= Supplied data =
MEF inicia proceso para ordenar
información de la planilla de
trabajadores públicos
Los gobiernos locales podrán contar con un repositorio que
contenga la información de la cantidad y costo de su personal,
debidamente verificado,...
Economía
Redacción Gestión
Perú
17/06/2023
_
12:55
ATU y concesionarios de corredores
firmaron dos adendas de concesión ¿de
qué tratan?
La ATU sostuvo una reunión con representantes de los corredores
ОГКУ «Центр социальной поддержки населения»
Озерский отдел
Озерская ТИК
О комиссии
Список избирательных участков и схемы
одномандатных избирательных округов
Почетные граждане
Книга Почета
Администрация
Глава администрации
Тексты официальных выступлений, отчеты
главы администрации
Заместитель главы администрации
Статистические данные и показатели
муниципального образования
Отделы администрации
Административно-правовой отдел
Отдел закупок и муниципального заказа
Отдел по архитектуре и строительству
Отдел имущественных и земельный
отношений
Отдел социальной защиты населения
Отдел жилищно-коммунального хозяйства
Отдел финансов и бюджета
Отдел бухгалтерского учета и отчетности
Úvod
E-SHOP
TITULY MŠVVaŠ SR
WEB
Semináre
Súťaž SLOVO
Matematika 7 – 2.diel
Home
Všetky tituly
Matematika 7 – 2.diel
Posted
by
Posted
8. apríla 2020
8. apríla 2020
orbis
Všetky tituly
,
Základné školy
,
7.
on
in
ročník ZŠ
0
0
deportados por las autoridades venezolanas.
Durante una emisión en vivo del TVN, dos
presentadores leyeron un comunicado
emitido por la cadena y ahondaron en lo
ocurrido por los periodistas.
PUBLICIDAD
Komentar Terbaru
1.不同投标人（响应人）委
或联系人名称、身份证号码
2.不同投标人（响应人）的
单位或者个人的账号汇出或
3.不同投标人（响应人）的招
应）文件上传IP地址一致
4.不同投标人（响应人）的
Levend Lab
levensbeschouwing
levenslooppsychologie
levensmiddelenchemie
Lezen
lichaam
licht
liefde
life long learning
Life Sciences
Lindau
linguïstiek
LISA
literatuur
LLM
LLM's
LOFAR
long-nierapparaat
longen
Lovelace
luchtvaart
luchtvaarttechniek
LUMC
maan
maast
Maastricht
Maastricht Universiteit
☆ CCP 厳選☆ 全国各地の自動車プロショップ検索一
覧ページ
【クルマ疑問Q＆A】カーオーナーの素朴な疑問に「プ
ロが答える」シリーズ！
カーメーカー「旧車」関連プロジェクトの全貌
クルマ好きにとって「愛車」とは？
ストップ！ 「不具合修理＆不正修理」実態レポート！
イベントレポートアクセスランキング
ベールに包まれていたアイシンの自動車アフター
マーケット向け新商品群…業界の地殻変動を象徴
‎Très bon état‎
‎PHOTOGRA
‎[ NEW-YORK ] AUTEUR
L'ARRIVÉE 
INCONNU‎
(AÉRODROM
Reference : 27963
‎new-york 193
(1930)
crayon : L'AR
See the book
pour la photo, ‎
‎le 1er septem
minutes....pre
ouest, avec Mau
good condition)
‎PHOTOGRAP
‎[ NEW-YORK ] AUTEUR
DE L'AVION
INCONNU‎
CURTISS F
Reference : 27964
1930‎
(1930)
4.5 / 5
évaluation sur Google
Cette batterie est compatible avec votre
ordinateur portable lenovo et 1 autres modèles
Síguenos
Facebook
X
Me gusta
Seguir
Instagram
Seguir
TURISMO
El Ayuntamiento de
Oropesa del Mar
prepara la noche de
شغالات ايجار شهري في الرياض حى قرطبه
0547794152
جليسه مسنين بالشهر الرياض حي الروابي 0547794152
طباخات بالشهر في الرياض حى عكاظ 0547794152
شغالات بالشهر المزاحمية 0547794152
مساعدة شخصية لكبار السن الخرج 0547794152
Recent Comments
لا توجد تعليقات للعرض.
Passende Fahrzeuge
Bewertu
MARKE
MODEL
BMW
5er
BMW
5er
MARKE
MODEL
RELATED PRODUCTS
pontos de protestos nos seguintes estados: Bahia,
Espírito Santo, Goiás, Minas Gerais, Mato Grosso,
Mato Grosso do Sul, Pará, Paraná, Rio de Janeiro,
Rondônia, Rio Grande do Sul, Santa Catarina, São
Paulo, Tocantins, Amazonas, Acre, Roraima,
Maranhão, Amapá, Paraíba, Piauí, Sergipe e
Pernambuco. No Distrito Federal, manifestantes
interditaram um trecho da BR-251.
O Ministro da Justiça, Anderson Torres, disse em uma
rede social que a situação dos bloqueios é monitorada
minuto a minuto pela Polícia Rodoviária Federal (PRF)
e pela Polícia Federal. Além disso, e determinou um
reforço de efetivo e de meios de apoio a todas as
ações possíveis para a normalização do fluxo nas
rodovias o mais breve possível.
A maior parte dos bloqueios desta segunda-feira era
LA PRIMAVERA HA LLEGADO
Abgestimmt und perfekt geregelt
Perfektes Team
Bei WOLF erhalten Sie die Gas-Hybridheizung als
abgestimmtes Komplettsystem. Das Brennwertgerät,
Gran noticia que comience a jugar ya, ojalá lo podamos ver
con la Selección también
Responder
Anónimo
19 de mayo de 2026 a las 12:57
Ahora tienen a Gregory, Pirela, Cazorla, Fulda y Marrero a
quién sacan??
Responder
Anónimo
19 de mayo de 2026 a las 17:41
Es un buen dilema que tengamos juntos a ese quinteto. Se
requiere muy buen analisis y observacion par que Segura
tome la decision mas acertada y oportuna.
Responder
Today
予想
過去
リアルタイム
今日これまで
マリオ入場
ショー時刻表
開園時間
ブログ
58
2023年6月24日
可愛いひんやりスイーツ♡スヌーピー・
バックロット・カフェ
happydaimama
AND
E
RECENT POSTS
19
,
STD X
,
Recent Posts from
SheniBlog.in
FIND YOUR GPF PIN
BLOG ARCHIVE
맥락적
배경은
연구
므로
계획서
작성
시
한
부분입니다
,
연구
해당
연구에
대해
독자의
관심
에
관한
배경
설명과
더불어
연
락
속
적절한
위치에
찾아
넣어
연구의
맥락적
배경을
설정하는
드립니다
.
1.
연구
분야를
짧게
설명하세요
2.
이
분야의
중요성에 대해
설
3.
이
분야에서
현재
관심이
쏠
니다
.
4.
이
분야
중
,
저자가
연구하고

= Exercise goal =
Where the line with "qué tratan?" ends, your copy should end too; please return exactly the lines from the first line of the data through it.

= Response to this exercise =
MEF inicia proceso para ordenar
información de la planilla de
trabajadores públicos
Los gobiernos locales podrán contar con un repositorio que
contenga la información de la cantidad y costo de su personal,
debidamente verificado,...
Economía
Redacción Gestión
Perú
17/06/2023
_
12:55
ATU y concesionarios de corredores
firmaron dos adendas de concesión ¿de
qué tratan?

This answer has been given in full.